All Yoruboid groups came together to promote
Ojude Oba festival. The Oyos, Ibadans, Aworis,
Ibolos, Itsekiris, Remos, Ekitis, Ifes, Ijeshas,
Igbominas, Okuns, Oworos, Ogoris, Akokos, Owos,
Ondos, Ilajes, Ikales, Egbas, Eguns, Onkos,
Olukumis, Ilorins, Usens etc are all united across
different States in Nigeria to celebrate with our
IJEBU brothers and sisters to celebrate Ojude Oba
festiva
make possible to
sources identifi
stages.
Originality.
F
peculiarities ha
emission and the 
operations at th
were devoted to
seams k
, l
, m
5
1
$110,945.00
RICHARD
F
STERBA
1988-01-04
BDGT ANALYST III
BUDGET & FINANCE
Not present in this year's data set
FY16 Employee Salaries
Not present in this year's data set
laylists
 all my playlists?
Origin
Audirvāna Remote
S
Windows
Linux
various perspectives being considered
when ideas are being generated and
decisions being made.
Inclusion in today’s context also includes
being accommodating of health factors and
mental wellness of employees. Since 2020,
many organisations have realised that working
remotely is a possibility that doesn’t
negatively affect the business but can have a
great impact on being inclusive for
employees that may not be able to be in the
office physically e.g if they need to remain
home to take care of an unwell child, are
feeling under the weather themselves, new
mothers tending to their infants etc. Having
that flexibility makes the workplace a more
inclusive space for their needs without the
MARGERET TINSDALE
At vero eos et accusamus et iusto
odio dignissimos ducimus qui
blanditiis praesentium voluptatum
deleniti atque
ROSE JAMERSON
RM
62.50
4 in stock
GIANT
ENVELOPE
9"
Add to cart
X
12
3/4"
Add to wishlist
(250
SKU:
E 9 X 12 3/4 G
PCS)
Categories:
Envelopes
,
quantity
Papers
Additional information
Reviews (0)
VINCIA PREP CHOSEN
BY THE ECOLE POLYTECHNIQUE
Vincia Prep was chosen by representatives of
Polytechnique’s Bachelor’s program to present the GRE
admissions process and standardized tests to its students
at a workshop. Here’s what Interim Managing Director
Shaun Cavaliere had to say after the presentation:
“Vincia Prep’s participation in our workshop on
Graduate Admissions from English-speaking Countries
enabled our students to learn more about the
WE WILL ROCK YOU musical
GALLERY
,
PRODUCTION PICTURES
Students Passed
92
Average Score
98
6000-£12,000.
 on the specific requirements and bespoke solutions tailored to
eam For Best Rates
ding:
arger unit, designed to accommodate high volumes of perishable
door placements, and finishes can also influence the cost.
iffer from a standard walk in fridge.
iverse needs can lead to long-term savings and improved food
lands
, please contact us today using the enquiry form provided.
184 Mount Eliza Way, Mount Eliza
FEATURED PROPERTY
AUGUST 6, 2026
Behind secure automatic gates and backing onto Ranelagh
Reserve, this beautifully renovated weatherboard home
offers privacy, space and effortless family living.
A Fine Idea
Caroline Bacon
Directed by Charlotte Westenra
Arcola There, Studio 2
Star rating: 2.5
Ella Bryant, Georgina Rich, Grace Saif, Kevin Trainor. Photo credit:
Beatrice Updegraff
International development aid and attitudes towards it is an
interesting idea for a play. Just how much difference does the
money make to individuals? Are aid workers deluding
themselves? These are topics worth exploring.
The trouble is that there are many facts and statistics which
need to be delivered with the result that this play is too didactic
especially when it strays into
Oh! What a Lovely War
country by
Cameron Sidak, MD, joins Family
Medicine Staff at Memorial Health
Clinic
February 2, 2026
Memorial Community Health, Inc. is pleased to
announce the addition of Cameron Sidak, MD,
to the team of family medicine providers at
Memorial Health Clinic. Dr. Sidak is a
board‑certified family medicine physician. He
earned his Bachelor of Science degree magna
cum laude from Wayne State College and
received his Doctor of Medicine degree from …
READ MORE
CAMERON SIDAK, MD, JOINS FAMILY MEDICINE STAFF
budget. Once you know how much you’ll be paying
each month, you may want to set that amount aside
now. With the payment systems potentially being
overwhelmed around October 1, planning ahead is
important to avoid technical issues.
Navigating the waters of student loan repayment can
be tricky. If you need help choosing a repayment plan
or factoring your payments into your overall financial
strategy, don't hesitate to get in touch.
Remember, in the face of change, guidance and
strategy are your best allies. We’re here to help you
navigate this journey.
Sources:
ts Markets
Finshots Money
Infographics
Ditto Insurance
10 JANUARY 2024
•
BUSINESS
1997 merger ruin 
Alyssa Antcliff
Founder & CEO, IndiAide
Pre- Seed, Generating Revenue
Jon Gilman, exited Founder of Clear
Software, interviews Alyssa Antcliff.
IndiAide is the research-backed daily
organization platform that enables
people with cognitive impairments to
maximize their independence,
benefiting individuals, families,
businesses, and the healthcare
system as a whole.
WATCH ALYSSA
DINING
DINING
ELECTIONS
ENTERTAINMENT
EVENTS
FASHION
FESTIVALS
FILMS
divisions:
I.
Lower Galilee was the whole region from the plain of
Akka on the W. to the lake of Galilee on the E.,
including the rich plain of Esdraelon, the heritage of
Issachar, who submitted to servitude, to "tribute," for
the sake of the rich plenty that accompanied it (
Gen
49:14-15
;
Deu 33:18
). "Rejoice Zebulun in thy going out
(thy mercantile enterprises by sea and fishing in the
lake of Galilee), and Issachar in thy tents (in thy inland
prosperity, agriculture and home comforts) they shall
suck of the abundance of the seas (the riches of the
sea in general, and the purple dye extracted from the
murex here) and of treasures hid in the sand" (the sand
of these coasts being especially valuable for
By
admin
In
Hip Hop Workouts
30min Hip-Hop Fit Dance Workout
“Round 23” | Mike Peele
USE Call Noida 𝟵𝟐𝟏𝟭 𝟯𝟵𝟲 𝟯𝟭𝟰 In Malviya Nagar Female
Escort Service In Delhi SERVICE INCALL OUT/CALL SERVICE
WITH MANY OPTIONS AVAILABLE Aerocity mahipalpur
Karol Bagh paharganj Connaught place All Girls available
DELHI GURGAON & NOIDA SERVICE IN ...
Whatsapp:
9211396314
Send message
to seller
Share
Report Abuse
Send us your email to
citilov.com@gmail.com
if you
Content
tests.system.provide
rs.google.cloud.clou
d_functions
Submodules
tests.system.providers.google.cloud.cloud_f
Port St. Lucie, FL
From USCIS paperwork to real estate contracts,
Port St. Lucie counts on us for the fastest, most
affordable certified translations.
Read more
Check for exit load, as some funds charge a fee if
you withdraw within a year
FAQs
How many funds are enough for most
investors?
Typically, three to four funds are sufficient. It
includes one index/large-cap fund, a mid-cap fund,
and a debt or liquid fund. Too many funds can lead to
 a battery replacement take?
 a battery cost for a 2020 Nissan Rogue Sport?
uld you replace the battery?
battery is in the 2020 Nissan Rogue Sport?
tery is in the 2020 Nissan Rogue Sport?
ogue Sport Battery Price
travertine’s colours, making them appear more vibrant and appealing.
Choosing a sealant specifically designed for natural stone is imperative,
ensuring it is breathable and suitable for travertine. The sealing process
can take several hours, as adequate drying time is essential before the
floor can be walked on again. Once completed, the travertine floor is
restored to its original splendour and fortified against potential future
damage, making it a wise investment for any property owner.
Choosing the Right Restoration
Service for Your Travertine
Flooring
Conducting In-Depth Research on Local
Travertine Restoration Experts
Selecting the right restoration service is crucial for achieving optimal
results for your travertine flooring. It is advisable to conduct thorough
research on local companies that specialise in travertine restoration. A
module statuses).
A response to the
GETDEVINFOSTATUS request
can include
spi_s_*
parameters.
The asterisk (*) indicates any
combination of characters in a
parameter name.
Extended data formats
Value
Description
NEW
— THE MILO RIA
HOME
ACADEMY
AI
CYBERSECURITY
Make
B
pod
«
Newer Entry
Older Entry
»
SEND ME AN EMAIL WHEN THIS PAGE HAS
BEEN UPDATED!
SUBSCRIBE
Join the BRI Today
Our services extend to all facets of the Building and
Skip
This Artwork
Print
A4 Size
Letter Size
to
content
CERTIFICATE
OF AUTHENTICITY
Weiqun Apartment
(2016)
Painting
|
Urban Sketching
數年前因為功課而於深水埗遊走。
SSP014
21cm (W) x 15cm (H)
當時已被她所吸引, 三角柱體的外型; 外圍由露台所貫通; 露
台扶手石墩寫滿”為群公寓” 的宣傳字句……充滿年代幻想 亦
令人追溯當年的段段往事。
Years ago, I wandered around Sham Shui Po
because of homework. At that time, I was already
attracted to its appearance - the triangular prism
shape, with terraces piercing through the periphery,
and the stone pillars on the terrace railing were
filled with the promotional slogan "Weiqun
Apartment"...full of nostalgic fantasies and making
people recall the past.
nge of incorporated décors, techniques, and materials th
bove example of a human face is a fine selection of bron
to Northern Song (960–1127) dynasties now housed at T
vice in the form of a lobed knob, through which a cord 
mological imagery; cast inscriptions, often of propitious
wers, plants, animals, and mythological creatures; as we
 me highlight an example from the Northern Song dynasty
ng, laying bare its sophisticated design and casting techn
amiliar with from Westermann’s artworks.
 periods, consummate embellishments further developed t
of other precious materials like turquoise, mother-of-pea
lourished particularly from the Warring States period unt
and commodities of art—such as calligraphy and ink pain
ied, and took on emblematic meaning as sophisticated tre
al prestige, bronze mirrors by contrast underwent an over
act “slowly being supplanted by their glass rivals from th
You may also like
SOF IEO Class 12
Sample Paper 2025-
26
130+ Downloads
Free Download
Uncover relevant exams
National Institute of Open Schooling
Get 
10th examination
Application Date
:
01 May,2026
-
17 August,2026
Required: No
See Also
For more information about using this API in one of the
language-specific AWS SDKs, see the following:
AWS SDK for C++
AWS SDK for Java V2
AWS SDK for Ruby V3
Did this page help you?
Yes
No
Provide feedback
▬▬▬▬▬▬
Task statement ::
What lines in the listing above contain the word "Nissan"? Show each one.

Solution ::
 a battery cost for a 2020 Nissan Rogue Sport?
battery is in the 2020 Nissan Rogue Sport?
tery is in the 2020 Nissan Rogue Sport?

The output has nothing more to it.